Abstract
The increasing availability of advanced-architecture computers is having a very significant effect on all spheres of scientific computation, including algorithm research and software development in numerical linear algebra. Linear algebra -in particular, the solution of linear systems of equations and eigenvalue problems — lies at the heart of most calculations in scientific computing. This paper discusses some of the recent developments in linear algebra designed to help the user on advanced-architecture computers.

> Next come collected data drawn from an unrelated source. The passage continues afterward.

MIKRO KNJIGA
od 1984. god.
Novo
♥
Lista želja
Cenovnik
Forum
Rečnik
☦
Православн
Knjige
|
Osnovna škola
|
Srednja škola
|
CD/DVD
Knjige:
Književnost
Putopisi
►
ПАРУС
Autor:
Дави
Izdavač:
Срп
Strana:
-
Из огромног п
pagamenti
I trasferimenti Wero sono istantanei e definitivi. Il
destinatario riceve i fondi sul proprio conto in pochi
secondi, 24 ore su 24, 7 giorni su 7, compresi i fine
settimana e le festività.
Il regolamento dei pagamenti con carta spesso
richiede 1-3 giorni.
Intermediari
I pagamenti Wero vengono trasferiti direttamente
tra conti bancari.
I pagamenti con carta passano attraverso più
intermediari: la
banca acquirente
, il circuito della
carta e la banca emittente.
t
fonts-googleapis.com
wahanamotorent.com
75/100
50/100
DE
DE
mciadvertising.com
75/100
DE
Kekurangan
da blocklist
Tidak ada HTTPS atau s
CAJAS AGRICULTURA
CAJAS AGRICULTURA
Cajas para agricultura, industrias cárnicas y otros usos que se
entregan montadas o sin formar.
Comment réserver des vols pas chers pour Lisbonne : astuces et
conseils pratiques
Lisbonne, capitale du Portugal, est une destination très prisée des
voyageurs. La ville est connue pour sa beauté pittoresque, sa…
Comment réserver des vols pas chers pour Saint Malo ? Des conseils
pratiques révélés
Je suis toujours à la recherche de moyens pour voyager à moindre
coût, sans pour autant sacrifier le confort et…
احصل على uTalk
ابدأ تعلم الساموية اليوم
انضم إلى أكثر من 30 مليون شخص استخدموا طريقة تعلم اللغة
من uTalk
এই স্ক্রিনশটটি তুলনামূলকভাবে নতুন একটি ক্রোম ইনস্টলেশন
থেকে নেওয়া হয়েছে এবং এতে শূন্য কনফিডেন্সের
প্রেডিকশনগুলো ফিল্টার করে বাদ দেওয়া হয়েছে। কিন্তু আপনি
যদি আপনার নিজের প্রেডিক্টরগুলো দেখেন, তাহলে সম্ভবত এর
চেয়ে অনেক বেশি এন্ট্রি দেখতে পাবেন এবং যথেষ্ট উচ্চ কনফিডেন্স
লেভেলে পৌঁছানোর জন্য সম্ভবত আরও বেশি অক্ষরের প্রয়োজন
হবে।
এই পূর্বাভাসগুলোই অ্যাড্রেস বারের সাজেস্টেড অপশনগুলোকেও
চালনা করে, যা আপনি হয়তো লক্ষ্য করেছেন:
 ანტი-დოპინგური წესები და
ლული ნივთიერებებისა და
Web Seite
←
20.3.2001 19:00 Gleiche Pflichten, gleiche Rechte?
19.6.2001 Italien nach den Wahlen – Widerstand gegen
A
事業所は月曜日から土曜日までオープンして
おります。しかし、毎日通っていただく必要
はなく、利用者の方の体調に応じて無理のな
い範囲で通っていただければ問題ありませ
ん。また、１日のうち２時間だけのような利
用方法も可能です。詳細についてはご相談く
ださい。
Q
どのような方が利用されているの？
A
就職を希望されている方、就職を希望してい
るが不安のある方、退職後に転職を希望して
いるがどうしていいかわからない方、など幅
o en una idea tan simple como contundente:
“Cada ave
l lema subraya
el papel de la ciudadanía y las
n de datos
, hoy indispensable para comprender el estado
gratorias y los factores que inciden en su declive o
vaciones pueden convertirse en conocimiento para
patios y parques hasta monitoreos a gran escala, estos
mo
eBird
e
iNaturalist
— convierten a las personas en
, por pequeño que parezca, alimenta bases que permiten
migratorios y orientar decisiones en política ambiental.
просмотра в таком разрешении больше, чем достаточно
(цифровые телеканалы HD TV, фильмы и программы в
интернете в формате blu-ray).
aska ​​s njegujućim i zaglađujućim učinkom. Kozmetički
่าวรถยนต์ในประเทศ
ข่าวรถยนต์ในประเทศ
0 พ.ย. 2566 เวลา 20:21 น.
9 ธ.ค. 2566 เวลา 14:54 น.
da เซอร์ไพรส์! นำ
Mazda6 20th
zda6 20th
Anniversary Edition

Much of the work in developing linear algebra software for advancedarchitecture computers is motivated by the need to solve large problems on the fastest computers available. In this paper, we focus on four basic issues: (1) the motivation for the work; (2) the development of standards for use in linear algebra and the building blocks for a library; (3) aspects of templates for the solution of large sparse systems of linear algorithm; and (4) templates for the solution of large sparse eigenvalue problems. This last project is under development and we will pay more attention to it in this paper.
This work was made possible in part by grants from the Defense Advanced Research Projects Agency under contract DAAL03-91-C-0047 administered by the Army Research Office, the Office of Scientific Computing U.S. Department of Energy under Contract DE-AC05-84OR21400, the National Science Foundation Science and Technology Center Cooperative Agreement No. CCR-8809615, and National Science Foundation Grant No. ASC-9005933.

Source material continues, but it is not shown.